For all our differences, we are so similar
More than 1,300 miles separate the Tri-parishes and Haiti.
The Caribbean country is roughly 10,714 square miles, approximately the same size as Massachusetts.
But as we view news footage and images of the earthquake-stricken region, we quickly realize how much connects us.
Flash back to 2005, when very similar images were flashing across American news screens. It wasn’t an impoverished nation we were looking at. It was New Orleans.
It was the stretches of neighborhoods, business communities and churches left strewn in the wake of Hurricane Katrina. It was homes flooded by broken levees or damaged by Category 3-plus storm winds.
The faces were those of our friends, family and neighbors. People we’d never met, but whose agony was clearly shared, forever changed how we approach disasters. Their stories – our stories – pounded home the single message: This can happen to anyone.
As we waited for water, food, medical services and a safe place to lay our heads, the nation rallied to our aid. There would be plenty of criticism for the delayed response of some, and nothing but gratitude for the extreme hurdles others would endure to provide much-needed help.
With a 7.0-magnitude rumble, Haiti’s world has been upended. Just as others helped us in the wake of Katrina and Rita and 2008’s Gustav and Ike, it’s our opportunity to “pay it forward.” Lend assistance to our brothers and sisters who have been impacted by the tragedy.

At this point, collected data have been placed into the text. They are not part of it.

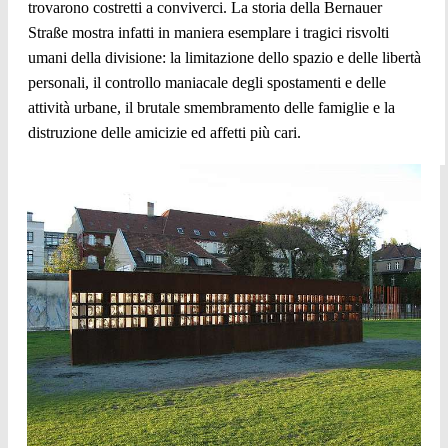
trovarono costretti a conviverci. La storia della Bernauer
Straße mostra infatti in maniera esemplare i tragici risvolti
umani della divisione: la limitazione dello spazio e delle libertà
personali, il controllo maniacale degli spostamenti e delle
attività urbane, il brutale smembramento delle famiglie e la
distruzione delle amicizie ed affetti più cari.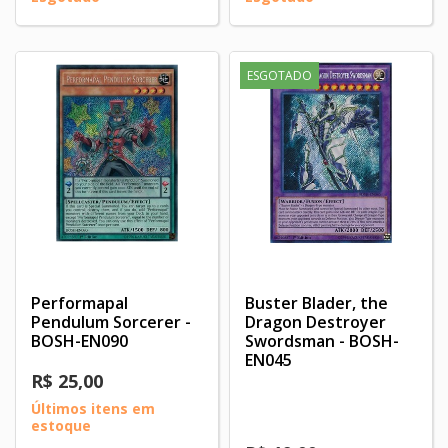
ESGOTADO
Performapal
Buster Blader, the
Pendulum Sorcerer -
Dragon Destroyer
BOSH-EN090
Swordsman - BOSH-
EN045
R$ 25,00
Últimos itens em
estoque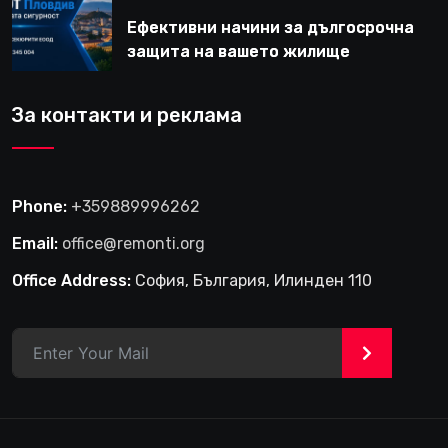
Ефективни начини за дългосрочна
защита на вашето жилище
За контакти и реклама
Phone:
+359889996262
Email:
office@remonti.org
Office Address:
София, България, Илинден 110
>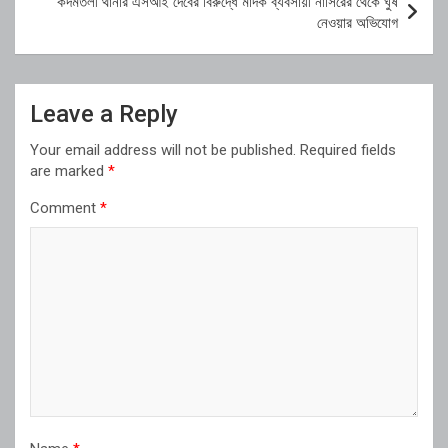
কদমতলী থানার এসআই দেবের বিরুদ্ধে মাদক ব্যবসায়ী নাসিরের থেকে ঘুষ
নেওয়ার অভিযোগ
Leave a Reply
Your email address will not be published.
Required fields
are marked
*
Comment
*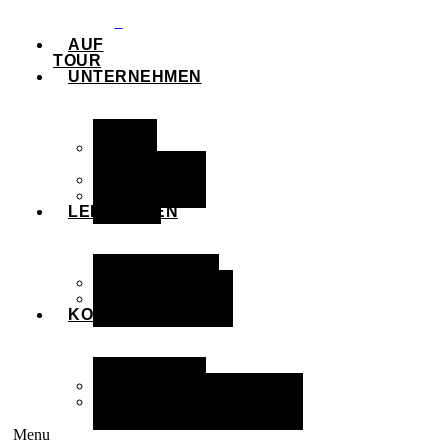
AUF
TOUR
UNTERNEHMEN
ÜBER
UNS
PARTNER
AGB
LEISTUNGEN
PRODUKTE
LEISTUNGEN
KONTAKT
ANFAHRT
KONTAKTFORMULAR
Menu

The opportunities to give are numerous. [See today’s front page for a few local suggestions.] The American Red Cross, the National Football League – including New Orleans Saints middle lineback Jonathan Vilma, whose family resides in Haiti – and a number of other agencies have joined the effort to provide relief.
And while the eyes of the world may soon close on the devastation that has taken place, the need for help will continue to exist.
This brings to mind the national motto of Haiti, “L’Union Fait La Force,” which is French for “Union Makes Strength.”
Although divided by thousands of miles, a different language and vast expanses of sea, we must follow the pathway of unity to create what once again could be a peaceful nation.